Broke

In the name of social movements and doing the right thing, “woke” is the woke way to declare awareness, withitness, and uneasiness for issues of inequality in inclusion, discrimination, and justice. Of course, there is little evidence of change from catch phrasing, sloganeering, or hashtagging because not much of it is grounded in how to change (e.g., Build Back Better. OK, how? Woke. Yup! Now what? End Racism. OK, how?). Liberty or Death, Me Too, Black Lives Matter, Times Up, and Deus Lo Vult are railings that allow identifying and admiring problems to give people hope that things will change much like giving people money preempts solutions for actions in need of change. Marlon Brando asking Sacheen Littlefeather (a non-Indigenous person) to show up at the Oscars and refuse his best actor award in 1973 to protest Hollywood’s treatment of Indigenous people in film and television surprised millions and remains among the celebrations most memorable moments of all time. Unfortunately, after shouting, indignation, and revisiting common in such demonstrations, not much changed in terms of representation and recognition weeks, months, years, or generations later.

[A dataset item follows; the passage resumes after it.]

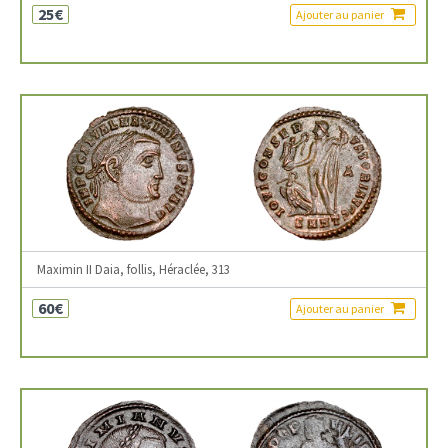
25€
Ajouter au panier
Maximin II Daia, follis, Héraclée, 313
60€
Ajouter au panier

A Penny Saved Is a Penny Earned, Penny Wise and Pound Foolish, Spend What Is Left After Saving and Interest on Debt Grows without Rain are words of wisdom that I often shared with our children. Like most of what I believed was good sense shared with them, advice about money was ignored which created a problem with a difficult solution.

When I was ten years old, credit cards were uncommon forms of payment and my family used cash or check for most of what they wanted or needed to avoid unwanted interest payments to people who gave them nothing and did nothing for them. When our children were ten years old, credit cards with interest rates ranging from 15-17% were widely available and credit card debt for many Americans rose as fewer and fewer of them made more than the minimum payment due (a lender’s deception designed to create continuing debt rather than fix or reduce it). When our grandchildren were ten years old, overwhelmed by unbridled credit-based spending, many Americans were surprised to find and declare that they were “broke” which has always been the woke way to declare you are out of money; and, when you are broke in any part of America, it is rough to right the ship.